I like to make these as a starter to a dinner party because people go crazy for them. At first glance, they look just like regular meatballs, but once you bite into them, you’ll instantly taste and see all of those delicious and fresh Mediterranean ingredients. If you’re having a tapas themed dinner, this Charred Feta with Homemade Pita is the perfect sidekick! These Mediterranean Chicken Calzones would also be killer!

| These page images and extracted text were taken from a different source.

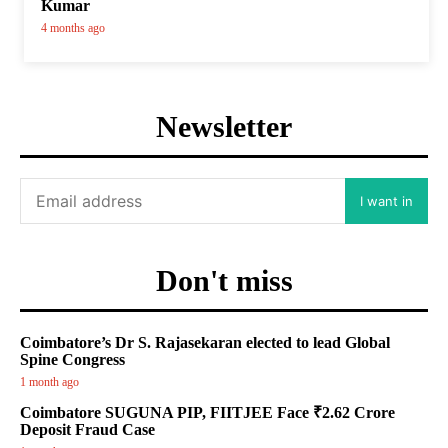
Kumar
4 months ago
Newsletter
I want in
Don't miss
Coimbatore’s Dr S. Rajasekaran elected to lead Global
Spine Congress
1 month ago
Coimbatore SUGUNA PIP, FIITJEE Face ₹2.62 Crore
Deposit Fraud Case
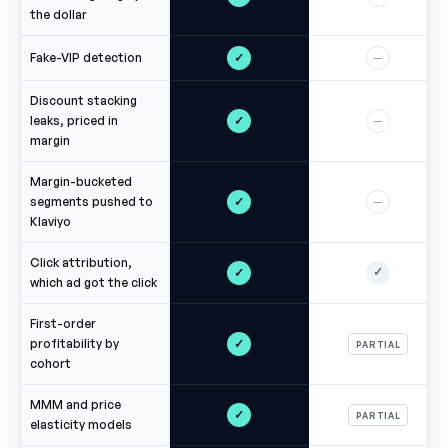
the dollar
✓
Fake-VIP detection
—
Discount stacking
✓
leaks, priced in
—
margin
Margin-bucketed
✓
segments pushed to
—
Klaviyo
Click attribution,
✓
✓
which ad got the click
First-order
✓
profitability by
PARTIAL
cohort
MMM and price
✓
PARTIAL
elasticity models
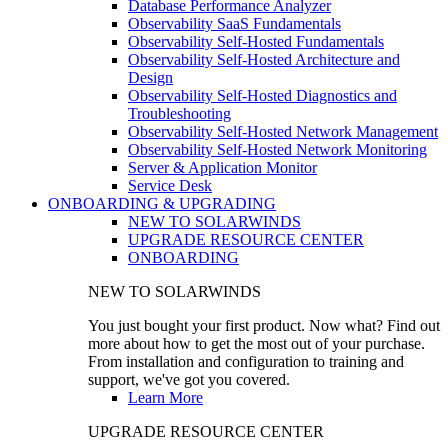
Database Performance Analyzer
Observability SaaS Fundamentals
Observability Self-Hosted Fundamentals
Observability Self-Hosted Architecture and
Design
Observability Self-Hosted Diagnostics and
Troubleshooting
Observability Self-Hosted Network Management
Observability Self-Hosted Network Monitoring
Server & Application Monitor
Service Desk
ONBOARDING & UPGRADING
NEW TO SOLARWINDS
UPGRADE RESOURCE CENTER
ONBOARDING
NEW TO SOLARWINDS
You just bought your first product. Now what? Find out
more about how to get the most out of your purchase.
From installation and configuration to training and
support, we've got you covered.
Learn More
UPGRADE RESOURCE CENTER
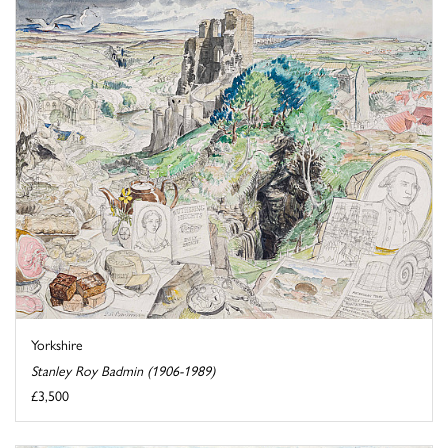
Yorkshire
Stanley Roy Badmin (1906-1989)
£3,500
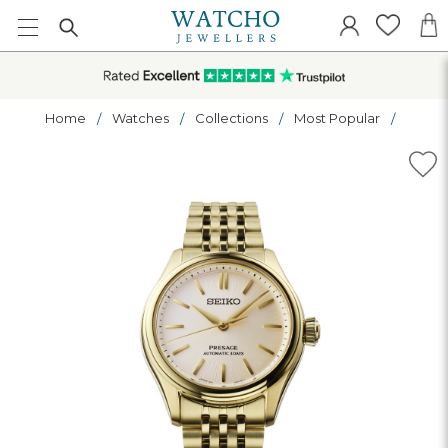
Home
Watches
Collections
Most Popular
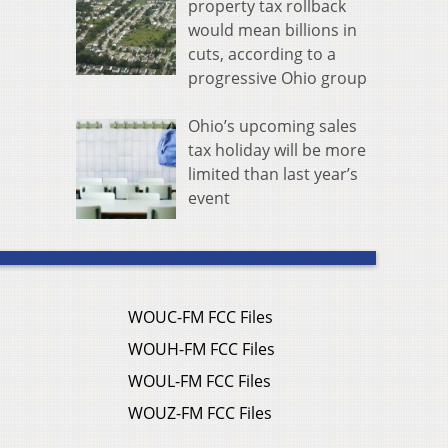
property tax rollback
would mean billions in
cuts, according to a
progressive Ohio group
Ohio’s upcoming sales
tax holiday will be more
limited than last year’s
event
WOUC-FM FCC Files
WOUH-FM FCC Files
WOUL-FM FCC Files
WOUZ-FM FCC Files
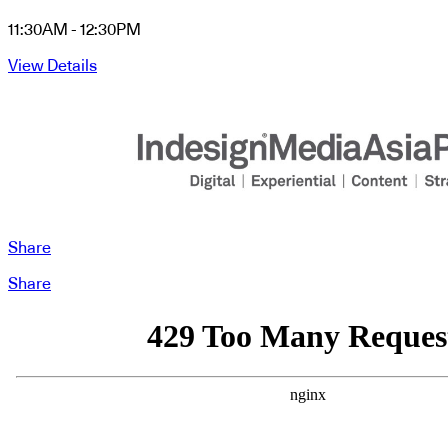
11:30AM - 12:30PM
View Details
Share
Share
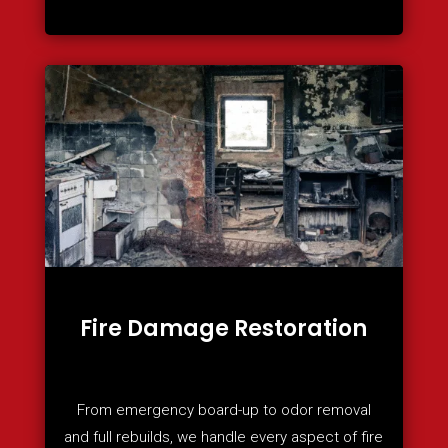
Fire Damage Restoration
From emergency board-up to odor removal
and full rebuilds, we handle every aspect of fire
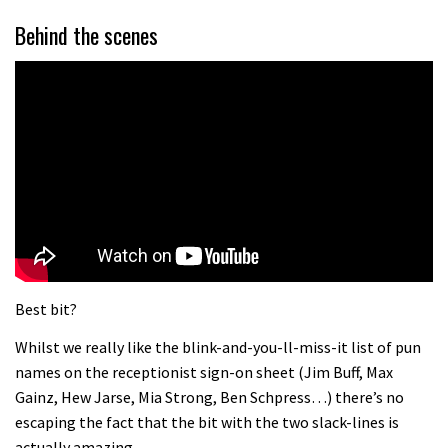
Behind the scenes
Best bit?
Whilst we really like the blink-and-you-ll-miss-it list of pun
names on the receptionist sign-on sheet (Jim Buff, Max
Gainz, Hew Jarse, Mia Strong, Ben Schpress…) there’s no
escaping the fact that the bit with the two slack-lines is
actually amazing.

**If you cook any of the recipes from The Candid Appetite, be sure to snap a pic and share on Instagram using the #CandidAppetite or #TheCandidAppetite hashtags! I love to see your pictures!**
- 1 pound ground beef
- 1 pound ground pork
- 2 large eggs
- ½ cup plain bread crumbs
- 1 small red onion, diced (about ½ cup)
- 3 garlic cloves, minced
- ⅓ cup diced sundried tomatoes
- 1 (9-ounce) box frozen chopped spinach, thawed and squeezed dry
- ½ cup crumbled feta
- 1 teaspoon salt
- 1 teaspoon black pepper
- 1 teaspoon granulated garlic
- 1 teaspoon granulated onion
- 1 teaspoon cayenne pepper
- 2 tablespoons chopped fresh mint
- 2 tablespoons chopped fresh parsley
- 2 tablespoons chopped fresh basil
- 1 tablespoon chopped fresh oregano
- 3 tablespoons olive oil
- 1 tablespoon olive oil
- 1 small yellow onion, diced
- 2 garlic cloves, minced
- 1 small jalapeño, seeded and diced
- 1 (28-ounce) can crushed tomatoes
- 1 (14-ounce) can fired roasted diced tomatoes
- 2 teaspoons salt
- 1 teaspoon black pepper
- ½ teaspoon dried oregano
- ½ to 1 teaspoon crushed dried chili flakes
- ¼ cup shredded mozzarella cheese
- ¼ cup crumbled feta
- fresh basil leaves, for garnish
- french baguette, sliced and grilled or toasted
- In a large bowl, combine all of the meatball ingredients and mix with your hands until evenly combined and well incorporated. Shape into balls, about the size of a golf ball and place on a baking sheet lined with parchment paper or foil.
- Set a large skillet over medium-high heat with 3 tablespoons olive oil. Once hot, brown the meatballs in batches, for about 3 to 4 minutes per side. We're not looking to cook them through all the way, just brown them and get a good sear. Transfer to a plate or platter and continue browning the rest, set aside.
- Either in the same skillet or a clean cast iron skillet (depending on how big or dirty the skillet gets) heat another tablespoon of olive oil. Once hot, add the onions, garlic, and jalapeño and cook until soft and translucent, about 5 minutes. Stir in the crushed and diced tomatoes and season with salt, pepper, oregano, and crushed chili flakes. Lower flame, cover and simmer for about 10 to 15 minutes or until slightly reduced by half. Nestle the meatballs into the sauce, making sure to fit them into the pan in a single layer. Top with shredded cheese and bake for about 15 to 20 minutes.
- Remove from oven, sprinkle with feta and garnish with basil. Serve warm with the grilled bread slices. Enjoy!